Wednesday, May 11, 2011

Adaptive Pressure Control Ventilation and Severe Sepsis a Grueling Combination

Mentioned in previous postings Adaptive Pressure Control (APC) should be used cautiously in patients with high inspiratory drives. In patients with sepsis APC can become problematic by weaning the driving pressure prematurely due to a vigorous respiratory drive associated with lactic acidosis. The lower driving pressures will not efficiently off load the respiratory muscles leading to increased work of breathing, ventilatory muscle fatigue, and may initiate lung injury. 

Provided are two examples of APC utilized in sepsis patients:

Case 1

5’-1” female patient with the following ventilator settings:

Mode- APC, Set Frequency 14, I-time 1.0 second, Set Tidal Volume 500 ml, FiO2 45%, PEEP +5 cmH2O.

A mean measured peak inspiratory pressure for 36 hours was 15 cmH2O.  (A low PIP is an indication of an excessive inspiratory drive).

Initial ABG: pH 7.24, paCO2 20, PaO2 112, HCO3 8.7, BD -19 (measured minute ventilation of 16.3)

Patient appeared very uncomfortable presenting with diaphoresis, nasal flaring, and accessory muscle use. The Airway Occlusion at 0.1 second was assessed to evaluate the patients work load of inspiration.

The patients P0.1 measured were -5.7 to -5.2 indicating a large inspiratory effort or increased central drive. This large effort may be due to pain or agitation so the patient should be assessed further.

One way to assess if the large inspiratory effort is due to work of breathing is to increase support and reevaluate the patient & P0.1 for changes.

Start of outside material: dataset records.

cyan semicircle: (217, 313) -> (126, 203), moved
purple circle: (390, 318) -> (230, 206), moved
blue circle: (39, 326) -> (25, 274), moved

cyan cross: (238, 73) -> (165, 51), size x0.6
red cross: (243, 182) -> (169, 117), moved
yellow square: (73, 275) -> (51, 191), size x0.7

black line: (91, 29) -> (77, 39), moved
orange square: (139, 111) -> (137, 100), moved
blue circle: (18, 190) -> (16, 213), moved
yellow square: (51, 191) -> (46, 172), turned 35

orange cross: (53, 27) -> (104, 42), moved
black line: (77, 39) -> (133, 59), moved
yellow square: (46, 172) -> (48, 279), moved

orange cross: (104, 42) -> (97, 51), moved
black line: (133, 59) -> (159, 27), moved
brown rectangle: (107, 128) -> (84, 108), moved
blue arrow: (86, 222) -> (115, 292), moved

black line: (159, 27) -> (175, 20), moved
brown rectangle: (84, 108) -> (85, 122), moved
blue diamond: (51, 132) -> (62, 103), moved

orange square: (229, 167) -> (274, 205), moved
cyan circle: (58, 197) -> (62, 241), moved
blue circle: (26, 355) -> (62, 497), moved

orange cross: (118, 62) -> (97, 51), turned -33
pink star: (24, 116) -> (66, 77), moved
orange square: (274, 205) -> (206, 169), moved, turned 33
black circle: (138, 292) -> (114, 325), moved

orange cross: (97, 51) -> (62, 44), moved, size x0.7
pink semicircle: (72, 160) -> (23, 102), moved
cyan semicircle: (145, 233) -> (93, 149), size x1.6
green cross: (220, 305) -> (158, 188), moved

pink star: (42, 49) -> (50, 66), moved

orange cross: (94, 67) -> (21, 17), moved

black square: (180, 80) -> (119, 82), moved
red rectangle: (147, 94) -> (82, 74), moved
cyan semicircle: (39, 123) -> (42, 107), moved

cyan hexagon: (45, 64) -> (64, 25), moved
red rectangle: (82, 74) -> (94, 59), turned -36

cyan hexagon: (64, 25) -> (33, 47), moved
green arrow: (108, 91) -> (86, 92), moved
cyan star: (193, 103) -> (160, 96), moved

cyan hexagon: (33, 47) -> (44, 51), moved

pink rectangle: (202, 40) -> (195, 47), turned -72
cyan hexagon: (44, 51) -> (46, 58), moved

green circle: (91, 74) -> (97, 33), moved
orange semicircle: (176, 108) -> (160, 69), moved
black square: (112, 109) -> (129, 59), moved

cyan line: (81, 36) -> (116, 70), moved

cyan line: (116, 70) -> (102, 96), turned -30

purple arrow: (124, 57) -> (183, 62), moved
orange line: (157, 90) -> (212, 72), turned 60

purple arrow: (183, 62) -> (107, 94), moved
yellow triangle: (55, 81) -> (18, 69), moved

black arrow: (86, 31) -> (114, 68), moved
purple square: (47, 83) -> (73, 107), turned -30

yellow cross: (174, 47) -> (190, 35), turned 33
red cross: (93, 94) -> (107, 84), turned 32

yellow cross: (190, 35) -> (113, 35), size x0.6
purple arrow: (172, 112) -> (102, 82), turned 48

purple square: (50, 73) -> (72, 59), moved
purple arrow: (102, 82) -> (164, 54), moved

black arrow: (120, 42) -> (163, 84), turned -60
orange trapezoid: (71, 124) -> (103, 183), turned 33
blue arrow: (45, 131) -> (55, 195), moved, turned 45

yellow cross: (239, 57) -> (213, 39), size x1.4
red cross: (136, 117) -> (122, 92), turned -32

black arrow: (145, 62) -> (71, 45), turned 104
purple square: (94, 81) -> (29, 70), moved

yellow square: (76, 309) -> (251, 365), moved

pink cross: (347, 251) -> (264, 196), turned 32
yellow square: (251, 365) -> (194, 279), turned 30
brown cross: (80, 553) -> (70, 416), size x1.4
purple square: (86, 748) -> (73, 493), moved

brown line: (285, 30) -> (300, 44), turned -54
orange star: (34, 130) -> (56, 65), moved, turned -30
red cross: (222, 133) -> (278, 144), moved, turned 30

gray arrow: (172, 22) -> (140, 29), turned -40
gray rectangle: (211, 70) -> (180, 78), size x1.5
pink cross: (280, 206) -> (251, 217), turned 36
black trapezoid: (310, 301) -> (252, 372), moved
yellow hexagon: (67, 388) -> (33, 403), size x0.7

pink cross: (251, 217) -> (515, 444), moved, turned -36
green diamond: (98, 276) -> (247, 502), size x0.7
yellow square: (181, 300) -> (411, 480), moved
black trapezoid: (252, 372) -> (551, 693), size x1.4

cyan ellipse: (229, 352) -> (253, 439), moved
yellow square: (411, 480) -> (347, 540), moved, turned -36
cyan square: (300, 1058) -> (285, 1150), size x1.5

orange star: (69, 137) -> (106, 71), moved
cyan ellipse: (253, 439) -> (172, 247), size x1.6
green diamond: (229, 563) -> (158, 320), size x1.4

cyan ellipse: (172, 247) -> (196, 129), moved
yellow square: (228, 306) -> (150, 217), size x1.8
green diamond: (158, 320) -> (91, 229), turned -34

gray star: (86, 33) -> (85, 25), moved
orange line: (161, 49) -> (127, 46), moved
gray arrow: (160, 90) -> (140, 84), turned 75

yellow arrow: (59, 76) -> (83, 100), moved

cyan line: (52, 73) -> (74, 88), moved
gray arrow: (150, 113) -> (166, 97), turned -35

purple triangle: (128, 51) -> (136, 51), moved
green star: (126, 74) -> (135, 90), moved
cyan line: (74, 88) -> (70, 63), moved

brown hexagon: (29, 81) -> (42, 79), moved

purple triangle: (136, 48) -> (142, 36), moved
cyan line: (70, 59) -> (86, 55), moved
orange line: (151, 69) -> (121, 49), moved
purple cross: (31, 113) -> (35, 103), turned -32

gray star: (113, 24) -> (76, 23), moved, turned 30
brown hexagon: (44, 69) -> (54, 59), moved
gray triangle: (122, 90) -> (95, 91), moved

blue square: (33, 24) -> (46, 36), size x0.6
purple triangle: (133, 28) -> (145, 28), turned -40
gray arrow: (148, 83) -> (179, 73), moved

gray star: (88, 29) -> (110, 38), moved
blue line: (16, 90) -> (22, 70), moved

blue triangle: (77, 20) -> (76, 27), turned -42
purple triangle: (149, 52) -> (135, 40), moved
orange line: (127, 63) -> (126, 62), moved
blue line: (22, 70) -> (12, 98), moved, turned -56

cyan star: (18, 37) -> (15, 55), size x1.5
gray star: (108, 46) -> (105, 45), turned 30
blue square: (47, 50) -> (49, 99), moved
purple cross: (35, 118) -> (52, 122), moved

Patient was switched to PC-CMV to provide a fixed driving pressure. The patient’s tidal volume dramatically increased, this is common with the vigorous inspiratory efforts. The tidal volumes should become smaller as the patients work of breathing decreases and the muscles off-load.

Also assess the respiratory rate, the respiratory rate should slow down if the discomfort is due to purely work of breathing (this is a key finding). If the high drive is due to agitation or pain the respiratory rate will remain the same.

The patient’s frequency decreased from a rate of 25-to-20 and tidal volume started to decrease. This indicates that the respiratory muscles are off-loading and work of breathing is decreasing. The patient’s agitation was most likely due to work of breathing.

Once again evaluate P0.1 to compare if the new settings have decreased the inspiratory effort.

The Airway Occlusion at 0.1 second was reevaluated to compare the ventilator modes, settings, and patient’s comfort level.

The P0.1 measurement changed dramatically in a short amount of time (~ 3 minutes). The P0.1 changed to -1.9 cmH2O associated with a low level of muscular inspiratory activity.

This demonstrates that the patient experienced a large amount of inspiratory work when ventilated with APC.

The patient remained ventilated on PC-CMV over night.


pH 7.39, paCo2 19.1, paO2 210, HCO3 11.6, BD -13

Case 2

Male patient with a diagnosis of sepsis.

Ventilator settings: Mode- APC, RR-14, Vt- 550, PEEP +5, FiO2 90%.

Measured PIP 15 cmH2o

Measured rate-30

Measured P0.1 was -4

ABG: pH 7.33, PaCO2 25.2, PaO2 51, HCO3 13.3, BD -13

Changed mode of ventilation to PC-CMV, with a pressure setting of 20 cmH2O, set frequency 25 (to off load spontaneous efforts).

Measured P0.1 with these changes was -2.2

Switched patient back to initial settings for a comparison, and the measured P0.1 was -6.6 after the change.

Findings were discussed with attending physician, and the patient was placed back on PC-CMV.